In Guilford, uprooting bulbs is a bright idea
Enthusiasts come from all around for Sherwood Gardens’ annual Tulip Dig
In the space of 21⁄2 hours at Sherwood Gardens on Saturday morning, the Ames family pulled some 267 tulip bulbs out of the ground, much to the delight of everyone, including the people who maintain the North Baltimore park.
“It seems like a great deal for them,” a smiling Lauren Ames, 30, said of the annual Tulip Dig, where gardeners get to pull bulbs out of the ground at a showcase garden and replant them at their own homes. “They get people to do all of the work, pulling up the bulbs, and get 30 cents apiece for them.”
There was a lot of upturned soil at the 6-acre garden that has long made Guilford one of Baltimore’s most colorful communities in the spring. Organizers estimated there were between 70,000 and 80,000 bulbs waiting to be dug up; by the time the dig ended at 11 a.m., about three-quarters of the bulbs were on their way to new homes.
“I’m always thrilled,” said Margaret Alton, a trustee of Stratford Green, the nonprofit that maintains the gardens, and manager of the dig in recent years. “The surprise is arriving at 6:30 and having people here that have already been here and are ready to pay, and wait until I get here ... to pay me. They come from Delaware, they come from Pennsylvania — you would be amazed. And they’ve been doing this for years. This has been going on for decades.”
Aaron Schneiderman and his wife, Sarah Sette, have been coming “episodically” for about three decades. By the end of Saturday’s dig, they had gathered some four dozen bulbs to replant around their home in the Northeast Baltimore neighborhood of Arcadia.
“We brought our puppy, and then we brought our children, and we’ll be here in our dotage, as long as we’re still in Baltimore,” said Schneiderman, 56. “We’re able to perpetuate the beauty of Sherwood Gardens in our own home.”
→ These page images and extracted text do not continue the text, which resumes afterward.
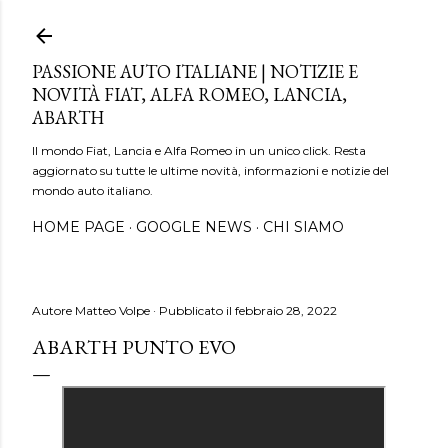
Passa ai contenuti principali
PASSIONE AUTO ITALIANE | NOTIZIE E
NOVITÀ FIAT, ALFA ROMEO, LANCIA,
ABARTH
Il mondo Fiat, Lancia e Alfa Romeo in un unico click. Resta
aggiornato su tutte le ultime novità, informazioni e notizie del
mondo auto italiano.
HOME PAGE
GOOGLE NEWS
CHI SIAMO
Autore
Matteo Volpe
Pubblicato il
febbraio 28, 2022
ABARTH PUNTO EVO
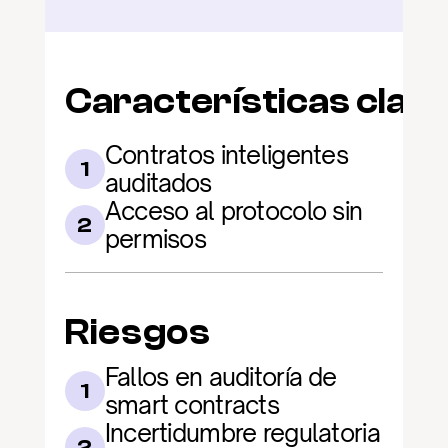
Características clav
Contratos inteligentes 
1
auditados
Acceso al protocolo sin 
2
permisos
Riesgos
Fallos en auditoría de 
1
smart contracts
Incertidumbre regulatoria 
2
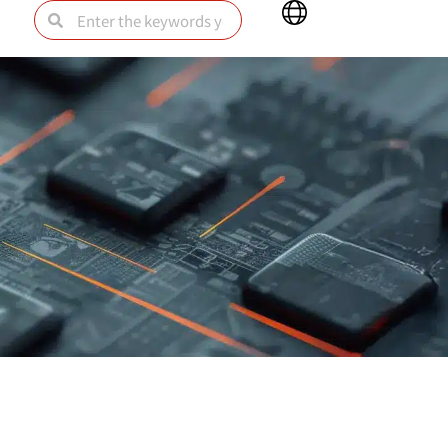
Main
Search
Search
Menu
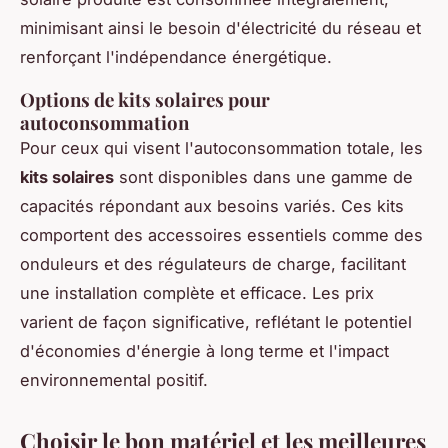
minimisant ainsi le besoin d'électricité du réseau et
renforçant l'indépendance énergétique.
Options de kits solaires pour
autoconsommation
Pour ceux qui visent l'autoconsommation totale, les
kits solaires
sont disponibles dans une gamme de
capacités répondant aux besoins variés. Ces kits
comportent des accessoires essentiels comme des
onduleurs et des régulateurs de charge, facilitant
une installation complète et efficace. Les prix
varient de façon significative, reflétant le potentiel
d'économies d'énergie à long terme et l'impact
environnemental positif.
Choisir le bon matériel et les meilleures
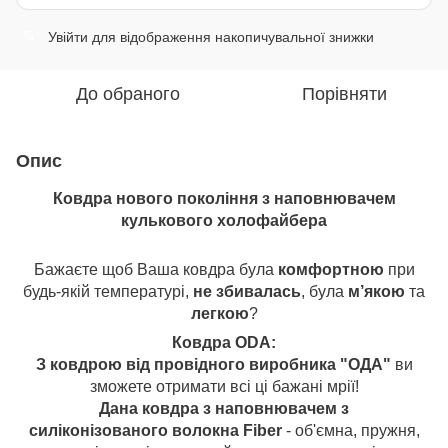
Увійти
для відображення накопичувальної знижки
%
До обраного
Порівняти
Опис
Ковдра нового покоління з наповнювачем
кулькового холофайбера
Бажаєте щоб Ваша ковдра була
комфортною
при
будь-якій температурі,
не збивалась
, була
м’якою
та
легкою
?
Ковдра ODA:
З ковдрою від провідного виробника "ОДА"
ви
зможете отримати всі ці бажані мрії!
Дана ковдра з наповнювачем з
силіконізованого волокна Fiber
- об'ємна, пружня,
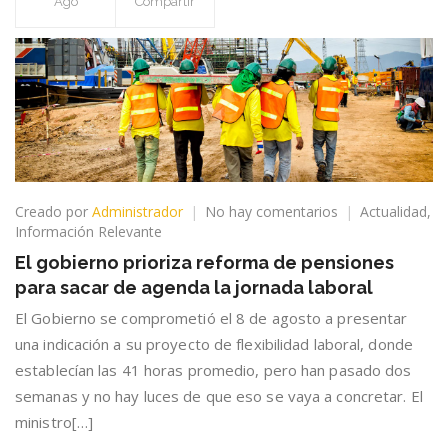
Ago
Compartir
en
Creado por
Administrador
No hay comentarios
Actualidad
,
El
Información Relevante
gobierno
El gobierno prioriza reforma de pensiones
prioriza
para sacar de agenda la jornada laboral
reforma
de
El Gobierno se comprometió el 8 de agosto a presentar
pensiones
una indicación a su proyecto de flexibilidad laboral, donde
para
establecían las 41 horas promedio, pero han pasado dos
sacar
de
semanas y no hay luces de que eso se vaya a concretar. El
agenda
ministro[…]
la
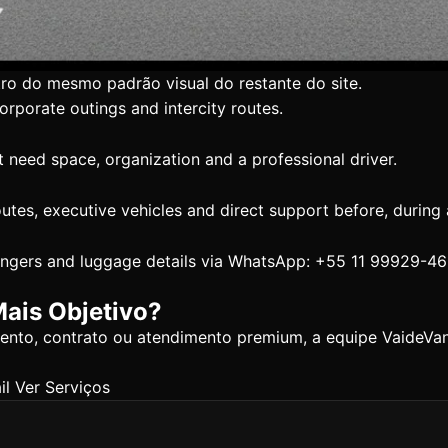
tro do mesmo padrão visual do restante do site.
corporate outings and intercity routes.
 need space, organization and a professional driver.
utes, executive vehicles and direct support before, during a
sengers and luggage details via WhatsApp: +55 11 99929-46
ais Objetivo?
evento, contrato ou atendimento premium, a equipe VaideV
il
Ver Serviços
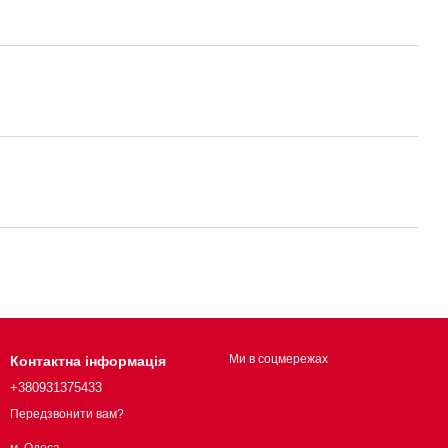
Ми в соцмережах
Контактна інформація
+380931375433
Передзвонити вам?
Sitting on land that was once part of the estate of A.S. Abell, founder of The Baltimore Sun, the gardens were first planted in the 1920s, with tulips imported from the Netherlands, and are the blooming legacy of John W. Sherwood, a Baltimore businessman, philanthropist and pioneer in the petroleum industry. A year after he died in 1965, the Guilford Association purchased several lots from his estate and took over responsibility for the gardens (which, although privately owned, are open to the public at no charge).
Every year, from about late March to early May, thousands of people come to Guilford to stroll through the gardens and enjoy the more than 30 tulip beds exhibiting a rainbow of colors. By the end of May, however, the blooming has largely stopped and it’s time to prepare for next October’s planting. Which is where the Tulip Dig comes in.
“I think it’s marvelous that you encourage this, and that the bulbs are so inexpensive,” said Katharyn Davies, 67, a native of Wales now living in Ednor Gardens who was here for a second year. Kneeling on the ground, trowel in hand, she was digging in Bed 12W, hoping to find some of the deep purple Copex tulips a sign said were planted there.
By the end of her visit, Davies said she hoped to have about two dozen bulbs to take home. “Last year, I walked away with more, and there were like a dozen that I never got into the ground. I’m being modest this time. I had a bad conscience about the ones that I didn’t get in, and I don’t want to give myself that again.”